A mouse-warming present
Let's start at the bottom, as in the bottom line. Adjusted earnings per share clocked in with a 19% decline in the fiscal fourth quarter that is now wiped clean, fueled largely by operating losses more than doubling for its streaming division. Disney+ saw its subscriber base skyrocket to 164.2 million subscribers in less than three years under Chapek's watch, but investors have every right to wonder if it can turn cash-flow-positive by the end of fiscal 2024. One of Chapek's biggest successes is also what did him in.
It's not a surprise that Iger's first major personnel move as a boomerang CEO was to see that Kareem Daniel, chair of Disney Media and Entertainment Distribution, step down. This is where most of the restructuring at Disney will take place, and it will start at the top. In the coming months Iger expects to have a new structure in place that puts more decision making in the hands of its creative teams, rationalizing costs in the process.
He will obviously chisel away at the rest of the media conglomerate, but getting Disney+ on a clear path to profitability is a priority. There's speculation that his next move could be to spin off its majority stake in ESPN or shake up its theme parks division, but neither move seems likely. ESPN is an albatross in terms of soaring costs to secure deals for live sporting events, but it's too important a brand to cut loose as its own entity. Theme park enthusiasts hoping for a return to pre-pandemic policies, practices, and pricing at its gated attractions under Iger will also be in for a rude awakening.
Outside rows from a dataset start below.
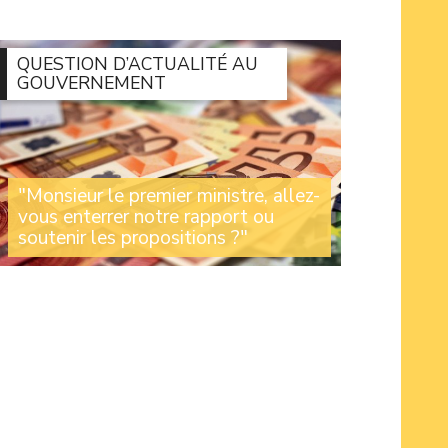
Alexandre Basquin ont alerté les maires et
élus locaux sur les (...)
QUESTION D’ACTUALITÉ AU
GOUVERNEMENT
"Monsieur le premier ministre, allez-
vous enterrer notre rapport ou
soutenir les propositions ?"
4 mois après le rapport de la commission
d'enquête sur les 211 milliards d'euros d'aides
publiques (...)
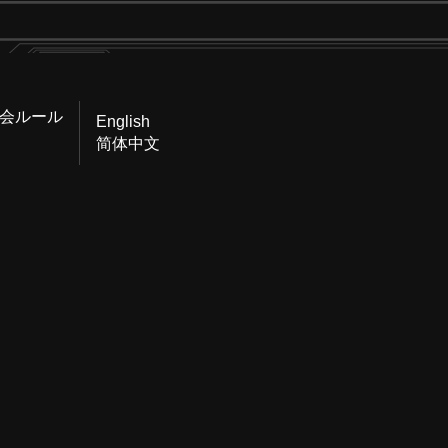
会ルール
English
简体中文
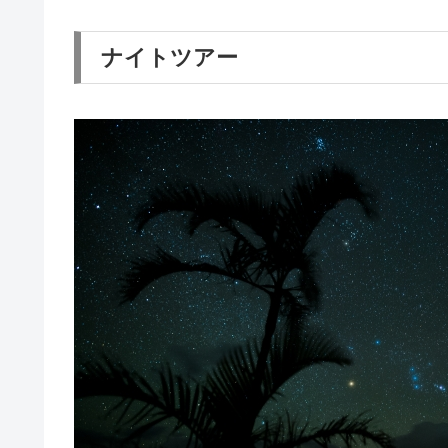
ナイトツアー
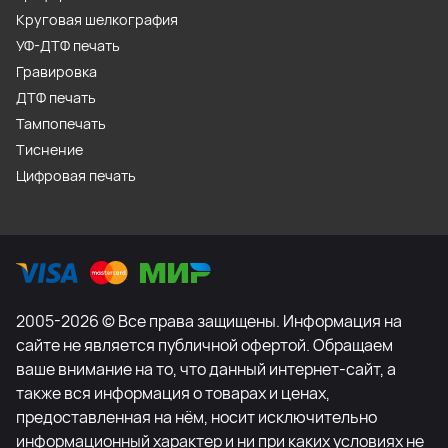
Круговая шелкография
УФ-ДТФ печать
Гравировка
ДТФ печать
Тампопечать
Тиснение
Цифровая печать
2005-2026 © Все права защищены. Информация на
сайте не является публичной офертой. Обращаем
ваше внимание на то, что данный интернет-сайт, а
также вся информация о товарах и ценах,
предоставленная на нём, носит исключительно
информационный характер и ни при каких условиях не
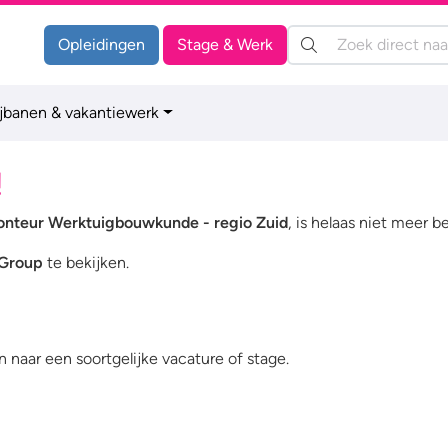
Zoeken:
Opleidingen
Stage & Werk
ijbanen & vakantiewerk
!
monteur Werktuigbouwkunde - regio Zuid
, is helaas niet meer b
 Group
te bekijken.
 naar een soortgelijke vacature of stage.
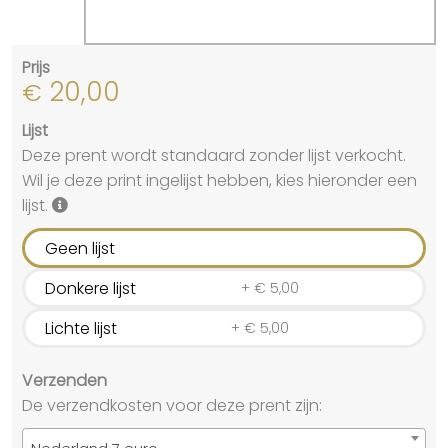
Prijs
20,00
€
Lijst
Deze prent wordt standaard zonder lijst verkocht.
Wil je deze print ingelijst hebben, kies hieronder een
lijst.
Geen lijst
Donkere lijst
+
€
5,00
Lichte lijst
+
€
5,00
Verzenden
De verzendkosten voor deze prent zijn:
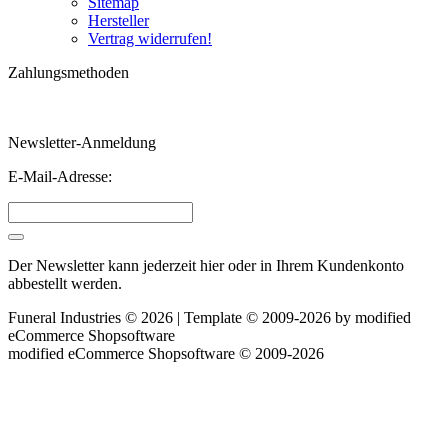
Sitemap
Hersteller
Vertrag widerrufen!
Zahlungsmethoden
Newsletter-Anmeldung
E-Mail-Adresse:
Der Newsletter kann jederzeit hier oder in Ihrem Kundenkonto
abbestellt werden.
Funeral Industries © 2026 | Template © 2009-2026 by
mod
ified
eCommerce Shopsoftware
mod
ified eCommerce Shopsoftware © 2009-2026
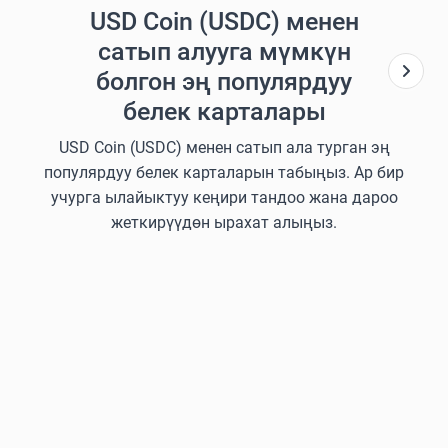
USD Coin (USDC) менен
сатып алууга мүмкүн
болгон эң популярдуу
белек карталары
USD Coin (USDC) менен сатып ала турган эң
популярдуу белек карталарын табыңыз. Ар бир
учурга ылайыктуу кеңири тандоо жана дароо
жеткирүүдөн ырахат алыңыз.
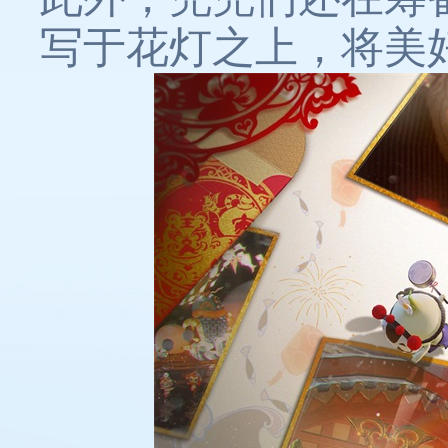
写于花灯之上，将美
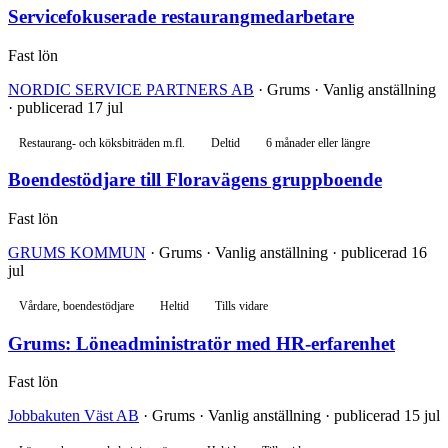
Servicefokuserade restaurangmedarbetare
Fast lön
NORDIC SERVICE PARTNERS AB
· Grums · Vanlig anställning
· publicerad 17 jul
Restaurang- och köksbiträden m.fl.
Deltid
6 månader eller längre
Boendestödjare till Floravägens gruppboende
Fast lön
GRUMS KOMMUN
· Grums · Vanlig anställning · publicerad 16
jul
Vårdare, boendestödjare
Heltid
Tills vidare
Grums: Löneadministratör med HR-erfarenhet
Fast lön
Jobbakuten Väst AB
· Grums · Vanlig anställning · publicerad 15 jul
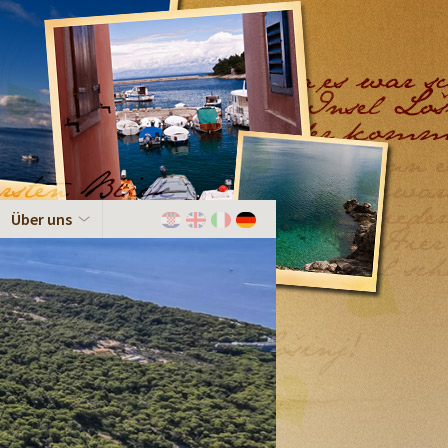
Über uns
Hrvatski
English
Italiano
Deutch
Disney's theme parks segment is the one part of its business generating record revenue and operating profits. A trip to Disney World or Disneyland costs a lot more now, but the parks are still packed. The controversial Genie+, which allows guests to pay a daily premium for access to faster-moving lines, isn't going away. As many as 50% of park guests are shelling out for a service that used to be included at no additional cost to visitors, and it's a big reason why the average guest is spending 40% more now than in 2019.
It's unfortunate that some people are being priced out, but demand is bubbling up elsewhere. Moves to shift the guest mix away from annual pass holders paying $2 to $5 a day for year-round access to folks buying one-day tickets -- that next month will be as high as $189 -- is the kind of math Iger isn't going to blow up. It doesn't mean that he can't improve the situation for theme park buffs who were the first faction to call for Chapek's ouster. If Iger can find a way to dramatically ramp up capacity at the parks, it can open up annual pass sales and put an end to the unpopular park reservations system. However, there's only so much that he can do in two years at a company that has historically moved slow in building out attractions. Staffing is also a major issue to expansion for theme park operators in Florida where the unemployment rate is a mere 2.7%.
History has been kind when well-liked CEOs come out of retirement to turn their companies around, but there are a lot of moving parts for the bellwether of entertainment stocks. You also can't dismiss that he has set a two-year clock to find his successor, a plan that clearly didn't work out last time. He has a long list of things to do, but not enough time to get it done right.